++++ Data records ++++

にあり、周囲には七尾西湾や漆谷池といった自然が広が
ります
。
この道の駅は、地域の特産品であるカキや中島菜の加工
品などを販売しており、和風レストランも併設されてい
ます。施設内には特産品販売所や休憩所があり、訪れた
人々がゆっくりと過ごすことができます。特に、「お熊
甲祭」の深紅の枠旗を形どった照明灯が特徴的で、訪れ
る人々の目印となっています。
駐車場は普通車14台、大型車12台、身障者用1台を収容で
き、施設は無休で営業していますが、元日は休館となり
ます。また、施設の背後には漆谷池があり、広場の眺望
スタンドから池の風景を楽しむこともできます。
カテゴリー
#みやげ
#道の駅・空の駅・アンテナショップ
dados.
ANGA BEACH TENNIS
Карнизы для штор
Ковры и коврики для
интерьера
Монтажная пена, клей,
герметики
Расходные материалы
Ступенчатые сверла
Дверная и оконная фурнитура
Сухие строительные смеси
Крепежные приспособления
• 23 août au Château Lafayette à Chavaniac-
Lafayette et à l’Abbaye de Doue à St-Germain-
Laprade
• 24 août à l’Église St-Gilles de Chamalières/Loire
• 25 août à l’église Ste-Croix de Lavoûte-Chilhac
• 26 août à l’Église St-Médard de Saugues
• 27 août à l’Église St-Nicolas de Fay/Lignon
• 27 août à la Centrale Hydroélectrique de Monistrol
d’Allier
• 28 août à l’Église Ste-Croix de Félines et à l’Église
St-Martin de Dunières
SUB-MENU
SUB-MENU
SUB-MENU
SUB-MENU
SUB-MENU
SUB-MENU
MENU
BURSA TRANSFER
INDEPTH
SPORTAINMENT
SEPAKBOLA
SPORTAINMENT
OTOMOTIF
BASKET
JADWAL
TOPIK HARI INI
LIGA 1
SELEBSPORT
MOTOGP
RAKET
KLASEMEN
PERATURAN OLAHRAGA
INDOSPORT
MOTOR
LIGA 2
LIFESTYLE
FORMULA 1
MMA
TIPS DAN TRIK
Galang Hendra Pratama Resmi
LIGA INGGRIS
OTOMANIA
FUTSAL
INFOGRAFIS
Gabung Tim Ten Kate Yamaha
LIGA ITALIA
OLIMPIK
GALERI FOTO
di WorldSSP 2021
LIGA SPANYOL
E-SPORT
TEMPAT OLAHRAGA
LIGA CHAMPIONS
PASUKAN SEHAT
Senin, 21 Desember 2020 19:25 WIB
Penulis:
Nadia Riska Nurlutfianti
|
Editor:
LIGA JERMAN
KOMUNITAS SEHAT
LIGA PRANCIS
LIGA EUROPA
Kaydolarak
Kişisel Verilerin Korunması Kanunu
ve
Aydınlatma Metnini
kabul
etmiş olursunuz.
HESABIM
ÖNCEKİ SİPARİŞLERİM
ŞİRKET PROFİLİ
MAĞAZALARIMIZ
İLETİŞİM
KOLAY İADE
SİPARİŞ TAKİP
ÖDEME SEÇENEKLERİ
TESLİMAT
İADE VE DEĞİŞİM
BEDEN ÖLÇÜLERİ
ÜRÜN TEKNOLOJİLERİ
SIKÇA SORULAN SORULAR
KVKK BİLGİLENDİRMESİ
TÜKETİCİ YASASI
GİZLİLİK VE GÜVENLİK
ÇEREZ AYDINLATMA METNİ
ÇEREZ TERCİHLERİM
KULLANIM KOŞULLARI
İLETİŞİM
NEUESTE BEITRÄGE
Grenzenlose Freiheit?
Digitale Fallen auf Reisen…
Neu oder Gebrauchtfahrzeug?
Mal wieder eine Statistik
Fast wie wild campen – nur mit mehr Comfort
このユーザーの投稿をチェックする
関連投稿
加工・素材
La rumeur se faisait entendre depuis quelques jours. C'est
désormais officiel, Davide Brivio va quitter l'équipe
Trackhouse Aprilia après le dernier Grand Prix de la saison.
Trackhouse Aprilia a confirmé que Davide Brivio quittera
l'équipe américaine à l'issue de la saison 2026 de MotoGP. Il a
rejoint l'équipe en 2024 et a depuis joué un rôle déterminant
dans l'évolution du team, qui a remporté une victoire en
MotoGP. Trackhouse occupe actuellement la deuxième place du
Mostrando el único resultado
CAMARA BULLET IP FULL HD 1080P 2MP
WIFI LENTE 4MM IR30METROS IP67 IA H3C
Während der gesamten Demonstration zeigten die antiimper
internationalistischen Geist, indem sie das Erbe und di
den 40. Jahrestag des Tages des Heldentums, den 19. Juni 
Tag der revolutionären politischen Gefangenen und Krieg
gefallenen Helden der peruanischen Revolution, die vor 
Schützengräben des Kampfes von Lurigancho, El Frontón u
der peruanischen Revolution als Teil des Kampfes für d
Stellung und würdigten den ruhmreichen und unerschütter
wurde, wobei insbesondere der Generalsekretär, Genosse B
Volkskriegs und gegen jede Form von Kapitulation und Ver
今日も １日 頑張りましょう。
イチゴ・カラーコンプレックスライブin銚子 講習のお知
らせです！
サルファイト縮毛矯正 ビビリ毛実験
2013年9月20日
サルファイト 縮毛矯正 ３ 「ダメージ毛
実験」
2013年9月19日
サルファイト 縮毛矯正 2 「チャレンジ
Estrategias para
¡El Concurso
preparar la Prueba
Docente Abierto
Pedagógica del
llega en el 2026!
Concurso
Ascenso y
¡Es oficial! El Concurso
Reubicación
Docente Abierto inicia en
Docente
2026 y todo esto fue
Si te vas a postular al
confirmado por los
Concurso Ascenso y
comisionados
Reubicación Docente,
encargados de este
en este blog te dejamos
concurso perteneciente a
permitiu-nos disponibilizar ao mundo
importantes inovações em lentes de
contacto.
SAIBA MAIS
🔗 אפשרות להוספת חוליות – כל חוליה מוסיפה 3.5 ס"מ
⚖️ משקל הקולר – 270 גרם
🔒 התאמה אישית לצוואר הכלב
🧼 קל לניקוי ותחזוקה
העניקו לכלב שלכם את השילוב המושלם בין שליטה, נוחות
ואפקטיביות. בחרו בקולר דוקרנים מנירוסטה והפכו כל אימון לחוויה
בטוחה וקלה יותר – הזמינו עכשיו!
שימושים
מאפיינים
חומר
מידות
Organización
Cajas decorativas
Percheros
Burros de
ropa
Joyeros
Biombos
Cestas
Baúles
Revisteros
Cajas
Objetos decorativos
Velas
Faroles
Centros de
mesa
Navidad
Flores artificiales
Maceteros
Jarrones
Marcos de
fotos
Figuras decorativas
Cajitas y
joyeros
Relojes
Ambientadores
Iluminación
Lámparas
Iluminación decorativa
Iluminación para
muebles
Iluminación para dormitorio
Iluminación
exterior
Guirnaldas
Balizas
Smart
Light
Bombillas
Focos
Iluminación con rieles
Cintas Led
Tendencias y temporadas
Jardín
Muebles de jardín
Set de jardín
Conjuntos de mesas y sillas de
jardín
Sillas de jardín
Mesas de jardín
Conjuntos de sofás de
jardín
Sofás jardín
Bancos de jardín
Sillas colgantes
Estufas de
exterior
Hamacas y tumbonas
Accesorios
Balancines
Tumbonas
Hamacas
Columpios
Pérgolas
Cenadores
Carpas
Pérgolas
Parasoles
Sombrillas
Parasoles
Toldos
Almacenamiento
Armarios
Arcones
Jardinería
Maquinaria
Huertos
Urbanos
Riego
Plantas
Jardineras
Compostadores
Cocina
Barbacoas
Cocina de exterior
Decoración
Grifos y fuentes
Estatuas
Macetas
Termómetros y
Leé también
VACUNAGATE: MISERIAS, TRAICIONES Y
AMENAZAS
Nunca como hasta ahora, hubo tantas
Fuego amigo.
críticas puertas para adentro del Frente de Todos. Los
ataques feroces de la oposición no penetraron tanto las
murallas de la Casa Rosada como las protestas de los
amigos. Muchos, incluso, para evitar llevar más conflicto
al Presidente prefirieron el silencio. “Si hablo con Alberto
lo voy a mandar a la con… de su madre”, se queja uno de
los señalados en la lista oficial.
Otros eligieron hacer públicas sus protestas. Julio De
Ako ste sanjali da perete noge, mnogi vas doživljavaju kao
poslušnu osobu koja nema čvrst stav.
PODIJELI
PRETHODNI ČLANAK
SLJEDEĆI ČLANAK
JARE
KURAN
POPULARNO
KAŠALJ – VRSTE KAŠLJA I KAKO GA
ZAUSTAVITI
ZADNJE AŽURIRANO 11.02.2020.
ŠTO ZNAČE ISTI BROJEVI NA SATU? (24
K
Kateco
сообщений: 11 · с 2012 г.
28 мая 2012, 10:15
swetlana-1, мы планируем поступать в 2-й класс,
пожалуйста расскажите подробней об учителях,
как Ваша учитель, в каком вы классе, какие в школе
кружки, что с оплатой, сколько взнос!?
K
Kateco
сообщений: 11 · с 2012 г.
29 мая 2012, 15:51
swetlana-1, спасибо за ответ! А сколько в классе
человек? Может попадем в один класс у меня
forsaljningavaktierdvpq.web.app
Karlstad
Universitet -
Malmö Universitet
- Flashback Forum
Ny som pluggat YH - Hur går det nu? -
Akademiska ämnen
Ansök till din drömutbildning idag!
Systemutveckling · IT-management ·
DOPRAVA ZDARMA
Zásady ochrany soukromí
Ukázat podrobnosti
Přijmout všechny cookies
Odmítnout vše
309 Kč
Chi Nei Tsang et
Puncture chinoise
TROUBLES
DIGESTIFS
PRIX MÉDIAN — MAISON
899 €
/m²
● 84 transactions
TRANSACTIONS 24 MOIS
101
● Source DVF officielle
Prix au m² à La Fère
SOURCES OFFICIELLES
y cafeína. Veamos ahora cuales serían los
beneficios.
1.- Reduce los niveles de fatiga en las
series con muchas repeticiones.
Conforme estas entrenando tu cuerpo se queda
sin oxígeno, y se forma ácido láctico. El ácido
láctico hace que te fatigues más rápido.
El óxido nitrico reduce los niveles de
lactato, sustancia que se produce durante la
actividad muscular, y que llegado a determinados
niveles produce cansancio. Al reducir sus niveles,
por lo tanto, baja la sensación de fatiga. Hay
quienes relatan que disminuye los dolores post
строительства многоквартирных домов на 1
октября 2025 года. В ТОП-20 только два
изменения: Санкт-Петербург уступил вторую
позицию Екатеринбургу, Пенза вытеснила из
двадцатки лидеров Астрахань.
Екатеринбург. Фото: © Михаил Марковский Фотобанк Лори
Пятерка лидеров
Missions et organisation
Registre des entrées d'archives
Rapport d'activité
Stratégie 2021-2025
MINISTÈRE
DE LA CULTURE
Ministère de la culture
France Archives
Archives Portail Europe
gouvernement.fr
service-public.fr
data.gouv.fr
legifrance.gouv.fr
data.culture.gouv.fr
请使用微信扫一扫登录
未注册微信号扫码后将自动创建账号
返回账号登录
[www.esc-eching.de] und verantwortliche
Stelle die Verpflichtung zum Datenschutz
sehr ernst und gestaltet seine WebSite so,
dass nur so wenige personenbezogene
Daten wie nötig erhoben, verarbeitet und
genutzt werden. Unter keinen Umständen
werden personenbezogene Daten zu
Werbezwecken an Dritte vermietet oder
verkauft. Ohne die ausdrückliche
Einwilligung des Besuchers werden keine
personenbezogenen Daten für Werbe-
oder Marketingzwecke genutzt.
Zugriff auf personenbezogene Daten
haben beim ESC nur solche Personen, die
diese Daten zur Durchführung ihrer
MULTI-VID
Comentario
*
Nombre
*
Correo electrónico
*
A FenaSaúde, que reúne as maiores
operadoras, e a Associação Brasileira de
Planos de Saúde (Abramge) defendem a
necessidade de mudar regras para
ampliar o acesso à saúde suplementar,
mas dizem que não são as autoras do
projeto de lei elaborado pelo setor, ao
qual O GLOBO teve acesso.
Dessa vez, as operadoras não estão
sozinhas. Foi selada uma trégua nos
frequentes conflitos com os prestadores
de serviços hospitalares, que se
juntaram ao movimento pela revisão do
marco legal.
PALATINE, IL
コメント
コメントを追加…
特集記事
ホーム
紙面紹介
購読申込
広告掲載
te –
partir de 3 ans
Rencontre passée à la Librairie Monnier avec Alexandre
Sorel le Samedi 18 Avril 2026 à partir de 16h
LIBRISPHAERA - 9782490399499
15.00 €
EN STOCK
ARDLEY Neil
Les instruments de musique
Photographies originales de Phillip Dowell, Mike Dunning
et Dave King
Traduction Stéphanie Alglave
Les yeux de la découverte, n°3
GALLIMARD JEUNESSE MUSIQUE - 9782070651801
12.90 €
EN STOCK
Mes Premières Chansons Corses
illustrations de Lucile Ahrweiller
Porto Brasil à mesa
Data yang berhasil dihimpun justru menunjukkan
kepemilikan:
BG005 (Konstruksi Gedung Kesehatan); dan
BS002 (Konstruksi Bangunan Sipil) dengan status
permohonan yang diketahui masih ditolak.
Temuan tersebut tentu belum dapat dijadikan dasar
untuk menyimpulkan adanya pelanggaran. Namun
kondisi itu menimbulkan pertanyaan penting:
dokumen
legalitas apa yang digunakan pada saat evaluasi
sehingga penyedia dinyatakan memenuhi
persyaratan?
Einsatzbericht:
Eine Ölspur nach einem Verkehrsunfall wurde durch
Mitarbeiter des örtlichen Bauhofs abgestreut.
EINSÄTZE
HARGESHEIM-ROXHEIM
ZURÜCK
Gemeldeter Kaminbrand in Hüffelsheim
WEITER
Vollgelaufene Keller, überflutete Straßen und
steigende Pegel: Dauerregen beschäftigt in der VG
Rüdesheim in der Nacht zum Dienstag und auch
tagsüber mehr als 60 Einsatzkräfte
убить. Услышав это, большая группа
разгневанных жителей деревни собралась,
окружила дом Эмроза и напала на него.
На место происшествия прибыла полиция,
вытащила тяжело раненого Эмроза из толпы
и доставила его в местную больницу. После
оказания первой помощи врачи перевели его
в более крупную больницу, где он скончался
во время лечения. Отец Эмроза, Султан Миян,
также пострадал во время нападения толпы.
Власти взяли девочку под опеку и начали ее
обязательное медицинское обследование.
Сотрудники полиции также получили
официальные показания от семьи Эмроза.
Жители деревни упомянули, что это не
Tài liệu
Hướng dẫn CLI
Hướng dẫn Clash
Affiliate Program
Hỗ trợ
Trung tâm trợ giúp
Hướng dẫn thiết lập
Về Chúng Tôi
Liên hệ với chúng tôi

++++

Task directions =
Using the entries above, quote each line verbatim from the first through the line that contains "ANGA BEACH TENNIS".

Response box =
にあり、周囲には七尾西湾や漆谷池といった自然が広が
ります
。
この道の駅は、地域の特産品であるカキや中島菜の加工
品などを販売しており、和風レストランも併設されてい
ます。施設内には特産品販売所や休憩所があり、訪れた
人々がゆっくりと過ごすことができます。特に、「お熊
甲祭」の深紅の枠旗を形どった照明灯が特徴的で、訪れ
る人々の目印となっています。
駐車場は普通車14台、大型車12台、身障者用1台を収容で
き、施設は無休で営業していますが、元日は休館となり
ます。また、施設の背後には漆谷池があり、広場の眺望
スタンドから池の風景を楽しむこともできます。
カテゴリー
#みやげ
#道の駅・空の駅・アンテナショップ
dados.
ANGA BEACH TENNIS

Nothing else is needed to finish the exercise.